§ Task instructions
An exact copy of the data below is needed; please leave out any pictures.
(Records for the task begins)
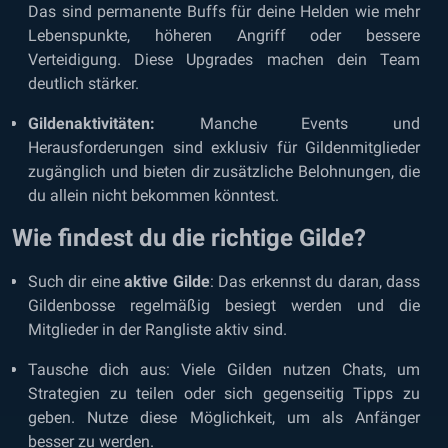
Das sind permanente Buffs für deine Helden wie mehr
Lebenspunkte, höheren Angriff oder bessere
Verteidigung. Diese Upgrades machen dein Team
deutlich stärker.
Gildenaktivitäten:
Manche Events und
Herausforderungen sind exklusiv für Gildenmitglieder
zugänglich und bieten dir zusätzliche Belohnungen, die
du allein nicht bekommen könntest.
Wie findest du die richtige Gilde?
Such dir eine
aktive Gilde
: Das erkennst du daran, dass
Gildenbosse regelmäßig besiegt werden und die
Mitglieder in der Rangliste aktiv sind.
Tausche dich aus: Viele Gilden nutzen Chats, um
Strategien zu teilen oder sich gegenseitig Tipps zu
geben. Nutze diese Möglichkeit, um als Anfänger
besser zu werden.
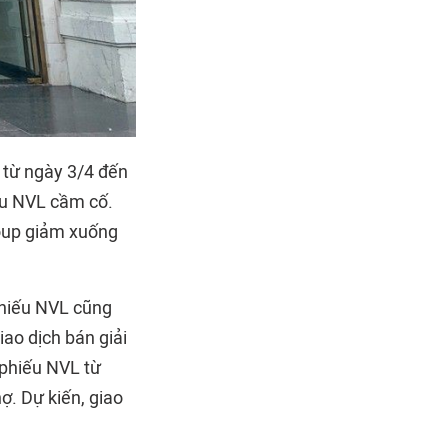
, từ ngày 3/4 đến
ếu NVL cầm cố.
roup giảm xuống
phiếu NVL cũng
iao dịch bán giải
 phiếu NVL từ
ợ. Dự kiến, giao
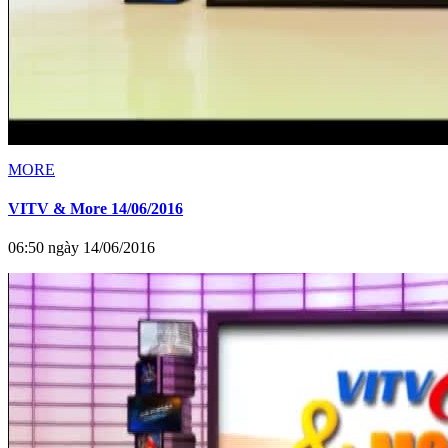
MORE
VITV & More 14/06/2016
06:50 ngày 14/06/2016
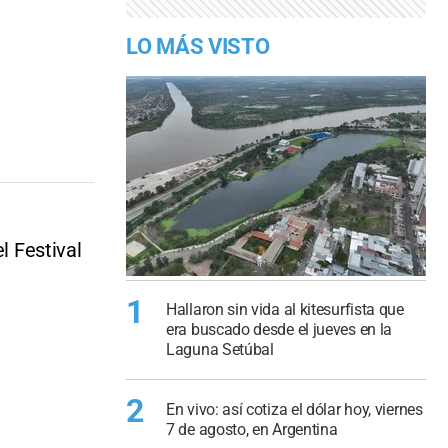
LO MÁS VISTO
l Festival
1
Hallaron sin vida al kitesurfista que
era buscado desde el jueves en la
Laguna Setúbal
2
En vivo: así cotiza el dólar hoy, viernes
7 de agosto, en Argentina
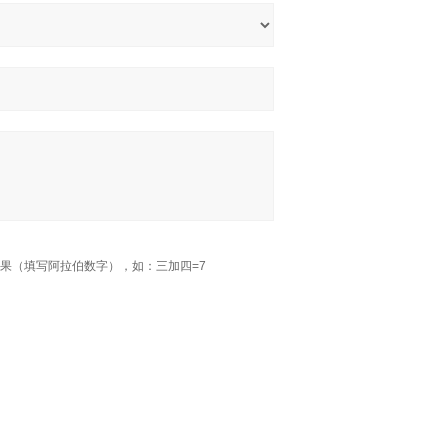
果（填写阿拉伯数字），如：三加四=7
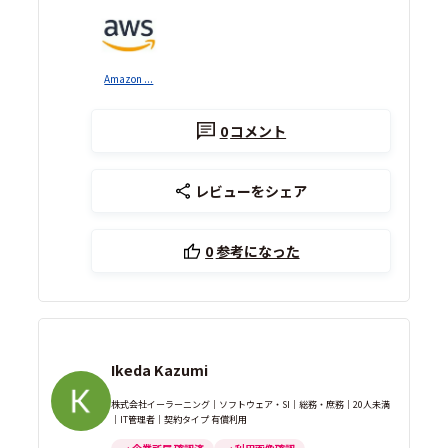
Amazon ...
0
コメント
レビューをシェア
0
参考になった
Ikeda Kazumi
株式会社イーラーニング｜ソフトウェア・SI｜総務・庶務｜20人未満
｜IT管理者｜契約タイプ 有償利用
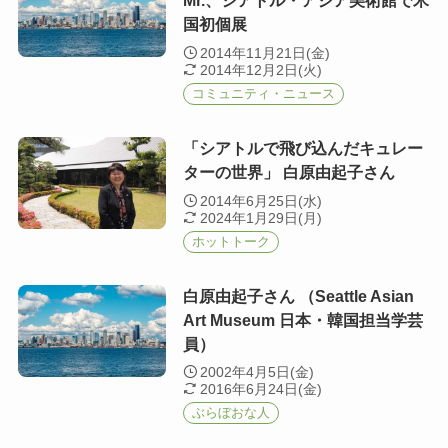
Mr.、シアトル・アジア美術館で米
国初個展
2014年11月21日(金)
2014年12月2日(火)
コミュニティ・ニュース
「シアトルで飛び込んだキュレー
ターの世界」 白原由起子さん
2014年6月25日(水)
2024年1月29日(月)
ホットトーク
白原由起子さん （Seattle Asian
Art Museum 日本・韓国担当学芸
員）
2002年4月5日(金)
2016年6月24日(金)
ぶらぼおな人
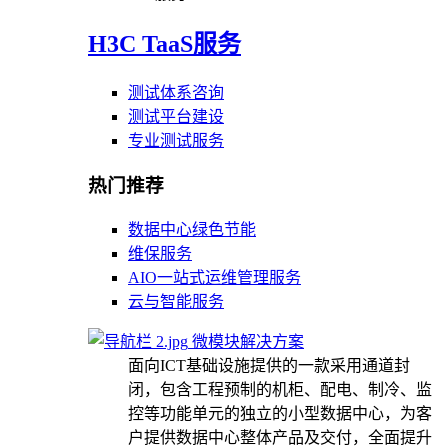
H3C TaaS服务
测试体系咨询
测试平台建设
专业测试服务
热门推荐
数据中心绿色节能
维保服务
AIO一站式运维管理服务
云与智能服务
微模块解决方案
面向ICT基础设施提供的一款采用通道封
闭，包含工程预制的机柜、配电、制冷、监
控等功能单元的独立的小型数据中心，为客
户提供数据中心整体产品及交付，全面提升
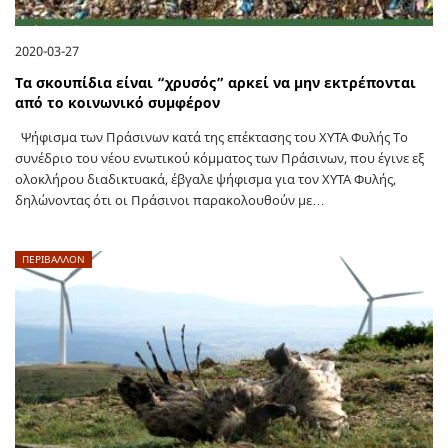
2020-03-27
Τα σκουπίδια είναι “χρυσός” αρκεί να μην εκτρέπονται
από το κοινωνικό συμφέρον
Ψήφισμα των Πράσινων κατά της επέκτασης του ΧΥΤΑ Φυλής Το
συνέδριο του νέου ενωτικού κόμματος των Πράσινων, που έγινε εξ
ολοκλήρου διαδικτυακά, έβγαλε ψήφισμα για τον ΧΥΤΑ Φυλής,
δηλώνοντας ότι οι Πράσινοι παρακολουθούν με…
ΠΕΡΙΒΑΛΛΟΝ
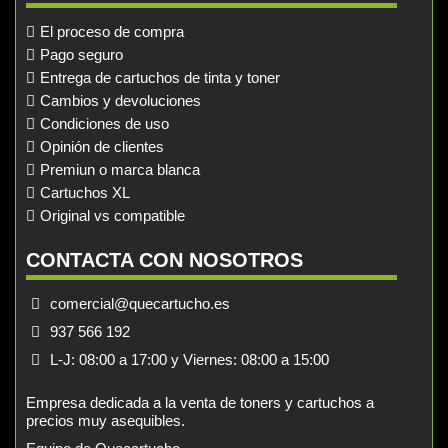
El proceso de compra
Pago seguro
Entrega de cartuchos de tinta y toner
Cambios y devoluciones
Condiciones de uso
Opinión de clientes
Premiun o marca blanca
Cartuchos XL
Original vs compatible
CONTACTA CON NOSOTROS
comercial@quecartucho.es
937 566 192
L-J: 08:00 a 17:00 y Viernes: 08:00 a 15:00
Empresa dedicada a la venta de toners y cartuchos a
precios muy asequibles.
(Records for the task ends)
§ Written response
Das sind permanente Buffs für deine Helden wie mehr
Lebenspunkte, höheren Angriff oder bessere
Verteidigung. Diese Upgrades machen dein Team
deutlich stärker.
Gildenaktivitäten:
Manche Events und
Herausforderungen sind exklusiv für Gildenmitglieder
zugänglich und bieten dir zusätzliche Belohnungen, die
du allein nicht bekommen könntest.
Wie findest du die richtige Gilde?
Such dir eine
aktive Gilde
: Das erkennst du daran, dass
Gildenbosse regelmäßig besiegt werden und die
Mitglieder in der Rangliste aktiv sind.
Tausche dich aus: Viele Gilden nutzen Chats, um
Strategien zu teilen oder sich gegenseitig Tipps zu
geben. Nutze diese Möglichkeit, um als Anfänger
besser zu werden.
, từ ngày 3/4 đến
ếu NVL cầm cố.
roup giảm xuống
phiếu NVL cũng
iao dịch bán giải
 phiếu NVL từ
ợ. Dự kiến, giao
MORE
VITV & More 14/06/2016
06:50 ngày 14/06/2016
LO MÁS VISTO
l Festival
1
Hallaron sin vida al kitesurfista que
era buscado desde el jueves en la
Laguna Setúbal
2
En vivo: así cotiza el dólar hoy, viernes
7 de agosto, en Argentina
果（填写阿拉伯数字），如：三加四=7
Amazon ...
0
コメント
レビューをシェア
0
参考になった
Ikeda Kazumi
株式会社イーラーニング｜ソフトウェア・SI｜総務・庶務｜20人未満
｜IT管理者｜契約タイプ 有償利用
Mr.、シアトル・アジア美術館で米
国初個展
2014年11月21日(金)
2014年12月2日(火)
コミュニティ・ニュース
「シアトルで飛び込んだキュレー
ターの世界」 白原由起子さん
2014年6月25日(水)
2024年1月29日(月)
ホットトーク
白原由起子さん （Seattle Asian
Art Museum 日本・韓国担当学芸
員）
2002年4月5日(金)
2016年6月24日(金)
ぶらぼおな人
H3C TaaS服务
测试体系咨询
测试平台建设
专业测试服务
热门推荐
数据中心绿色节能
维保服务
AIO一站式运维管理服务
云与智能服务
微模块解决方案
面向ICT基础设施提供的一款采用通道封
闭，包含工程预制的机柜、配电、制冷、监
控等功能单元的独立的小型数据中心，为客
户提供数据中心整体产品及交付，全面提升
2020-03-27
Τα σκουπίδια είναι “χρυσός” αρκεί να μην εκτρέπονται
από το κοινωνικό συμφέρον
Ψήφισμα των Πράσινων κατά της επέκτασης του ΧΥΤΑ Φυλής Το
συνέδριο του νέου ενωτικού κόμματος των Πράσινων, που έγινε εξ
ολοκλήρου διαδικτυακά, έβγαλε ψήφισμα για τον ΧΥΤΑ Φυλής,
δηλώνοντας ότι οι Πράσινοι παρακολουθούν με…
ΠΕΡΙΒΑΛΛΟΝ
El proceso de compra
Pago seguro
Entrega de cartuchos de tinta y toner
Cambios y devoluciones
Condiciones de uso
Opinión de clientes
Premiun o marca blanca
Cartuchos XL
Original vs compatible
CONTACTA CON NOSOTROS
comercial@quecartucho.es
937 566 192
L-J: 08:00 a 17:00 y Viernes: 08:00 a 15:00
Empresa dedicada a la venta de toners y cartuchos a
precios muy asequibles.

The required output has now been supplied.